Putnam, I think this is why runing duplicates of each level is a good technique in calibration. If you do scatter plot of your data, you can see the standard deviation (SD) at high concentrations is bigger than the SD at low concentrations, this can help you to figure out the weights for use in WSL.

3) Confidence interval for y is the smallest at average of x, the result will be more accurate if it falls into this region. For example, a curve has five standards at 1, 5, 10, 20 and 50 UG/L, then the quatitive result of about 17 UG/L @ 5X dilution in the sample is more accurate than the result of about 40 UG/L @ 2X dilution.

4) Some members point out that you can have a great R^2, but at low concentration, the quatitative result can be way off the true value. In my opinion, a good curve doesn't mean the best curve. If you have enough data and do a residual plot, you can find that one of the assumptions that ordinary least squares is based on is violated. Are the residuals normally distributed? Are they independent? Do they have a constant SD? If the answer to one of these questions is no, corrective action needs to be taken to address the problem.

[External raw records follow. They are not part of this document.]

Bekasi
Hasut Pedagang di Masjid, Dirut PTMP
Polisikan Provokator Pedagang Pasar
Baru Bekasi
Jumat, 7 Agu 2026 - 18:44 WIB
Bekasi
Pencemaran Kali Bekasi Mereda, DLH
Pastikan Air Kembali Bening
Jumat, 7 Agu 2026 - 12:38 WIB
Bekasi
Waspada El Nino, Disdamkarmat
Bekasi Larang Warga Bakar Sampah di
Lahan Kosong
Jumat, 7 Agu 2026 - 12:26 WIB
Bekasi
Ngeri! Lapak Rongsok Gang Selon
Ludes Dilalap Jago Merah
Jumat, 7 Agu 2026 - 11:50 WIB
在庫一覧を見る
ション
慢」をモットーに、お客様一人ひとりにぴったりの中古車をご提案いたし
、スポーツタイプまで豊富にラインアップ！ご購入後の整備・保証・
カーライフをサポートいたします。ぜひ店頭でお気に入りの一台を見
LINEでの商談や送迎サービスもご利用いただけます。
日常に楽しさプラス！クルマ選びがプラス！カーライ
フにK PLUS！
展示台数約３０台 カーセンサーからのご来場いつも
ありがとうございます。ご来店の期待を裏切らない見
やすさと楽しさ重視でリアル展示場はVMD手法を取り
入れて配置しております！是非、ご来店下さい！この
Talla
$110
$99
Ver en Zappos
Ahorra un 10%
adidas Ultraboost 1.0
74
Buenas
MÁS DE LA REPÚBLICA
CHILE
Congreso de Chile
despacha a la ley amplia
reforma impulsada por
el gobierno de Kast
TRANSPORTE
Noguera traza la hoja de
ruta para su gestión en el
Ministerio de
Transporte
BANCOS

Maybe the curve is not liear(polynomial model), or the concentration range is too wide to use one model, and so on.
Also RSD% of response factors is often used by chemists in environmental field, usually what happens is, if a low point of the curve is out of whack, RSD% will fail even R^2 is 1.000.

If the equation is y=mx + b; m is not 1

To Fernando:

I was talking about the comparison of the differences between the known true concentration and the measured concentration.....

A way to evaluate linearity.

Regards Bert

Bert,
the data should be in J Chrom B, 678, 137(1996). Sorry, no time at present for more.
Now, instead of doing all this statistical fudging I just, later, cleaned the Rheodyne (taking it apart, at times) or used a homemade injector which has no carryover.

Hans,

thanks for the reference. I will try to get a copy of it. Being pragmatic can often provide good solutions. However, I think applying statistics can be very helpfull to support conclusions, based on analytical data. This is no fudging, if yo mean 'vertuschen' by that.

Regards, Bert

More in the sense of durchwurschteln.